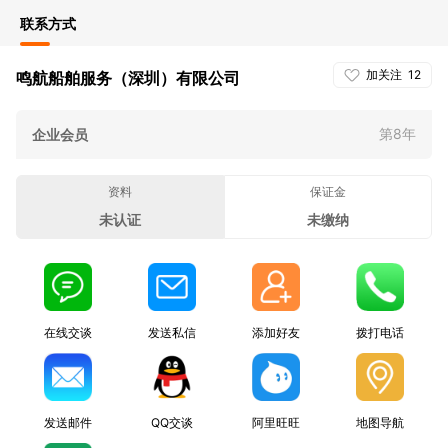
联系方式
加关注
12
鸣航船舶服务（深圳）有限公司
第8年
企业会员
资料
保证金
未认证
未缴纳
在线交谈
发送私信
添加好友
拨打电话
发送邮件
QQ交谈
阿里旺旺
地图导航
• • •
Transcribe every record exactly and omit each image.

联系方式
加关注
12
鸣航船舶服务（深圳）有限公司
第8年
企业会员
资料
保证金
未认证
未缴纳
在线交谈
发送私信
添加好友
拨打电话
发送邮件
QQ交谈
阿里旺旺
地图导航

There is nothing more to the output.